Exercise objective :: Please return all lines in the listing holding the word "house".
::::::::::
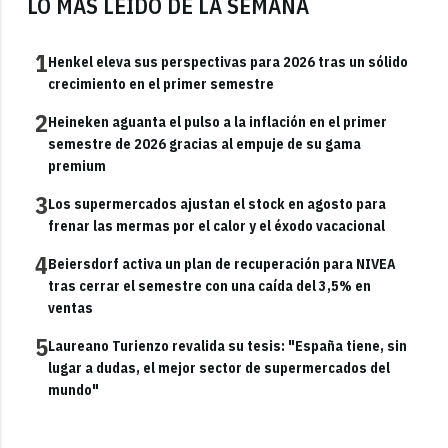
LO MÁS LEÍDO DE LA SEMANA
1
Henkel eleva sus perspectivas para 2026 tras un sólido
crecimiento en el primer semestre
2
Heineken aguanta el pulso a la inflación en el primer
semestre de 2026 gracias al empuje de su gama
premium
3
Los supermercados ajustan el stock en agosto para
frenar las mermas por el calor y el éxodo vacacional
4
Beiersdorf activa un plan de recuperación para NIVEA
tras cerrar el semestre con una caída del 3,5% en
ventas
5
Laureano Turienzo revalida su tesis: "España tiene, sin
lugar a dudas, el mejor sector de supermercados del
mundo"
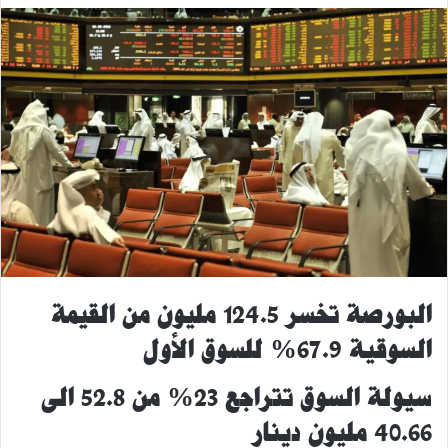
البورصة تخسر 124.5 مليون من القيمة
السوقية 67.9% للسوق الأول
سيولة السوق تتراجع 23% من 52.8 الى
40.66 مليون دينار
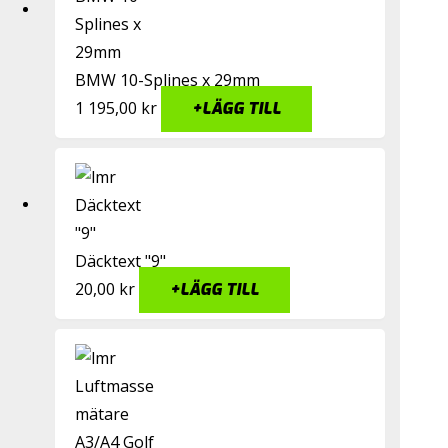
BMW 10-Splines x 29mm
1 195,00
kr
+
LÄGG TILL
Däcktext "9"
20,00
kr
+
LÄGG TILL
::::::::::
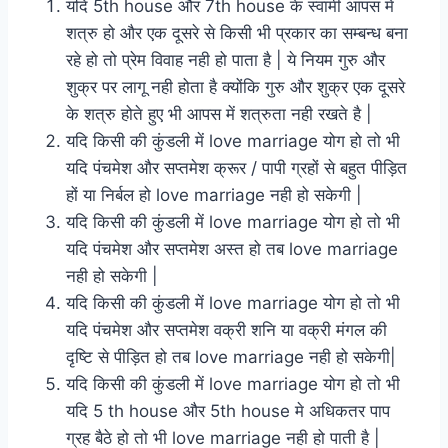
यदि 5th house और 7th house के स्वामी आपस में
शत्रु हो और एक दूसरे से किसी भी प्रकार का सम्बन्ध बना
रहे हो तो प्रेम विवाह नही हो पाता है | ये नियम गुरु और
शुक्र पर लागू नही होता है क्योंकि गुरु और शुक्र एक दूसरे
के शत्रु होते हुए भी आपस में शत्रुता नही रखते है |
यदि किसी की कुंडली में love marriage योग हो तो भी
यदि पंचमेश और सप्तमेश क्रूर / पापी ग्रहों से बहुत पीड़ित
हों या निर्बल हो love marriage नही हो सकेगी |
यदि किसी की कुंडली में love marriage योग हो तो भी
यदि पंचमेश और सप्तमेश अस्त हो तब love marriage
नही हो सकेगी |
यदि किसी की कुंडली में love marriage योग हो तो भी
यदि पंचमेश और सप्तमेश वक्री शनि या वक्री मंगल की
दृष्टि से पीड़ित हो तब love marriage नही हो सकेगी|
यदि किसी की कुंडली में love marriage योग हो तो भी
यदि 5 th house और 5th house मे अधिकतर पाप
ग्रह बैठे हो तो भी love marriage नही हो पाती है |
::::::::::
Response box ::
यदि 5th house और 7th house के स्वामी आपस में
यदि 5 th house और 5th house मे अधिकतर पाप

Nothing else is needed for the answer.